Dataset records

◆ ◆ ◆ ◆ ◆ ◆ ◆

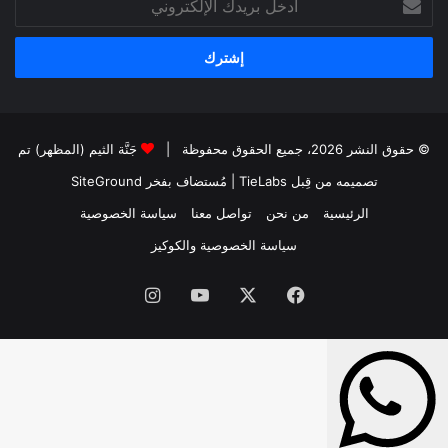
بريدك
الإلكتروني
© حقوق النشر 2026، جميع الحقوق محفوظة |
جَنَّة الثيم (المظهر) تم
تصميمه من قِبل TieLabs
| مُستضاف بفخر
SiteGround
الرئيسية
من نحن
تواصل معنا
سياسة الخصوصية
سياسة الخصوصية والكوكيز
فيسبوك
‫X
‫YouTube
انستقرام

◆ ◆ ◆ ◆ ◆ ◆ ◆

ABOUT THIS TASK:
Each line that includes the word "سياسة" counts once; report how many such lines the entries have, and nothing else.

WRITTEN ANSWER:
2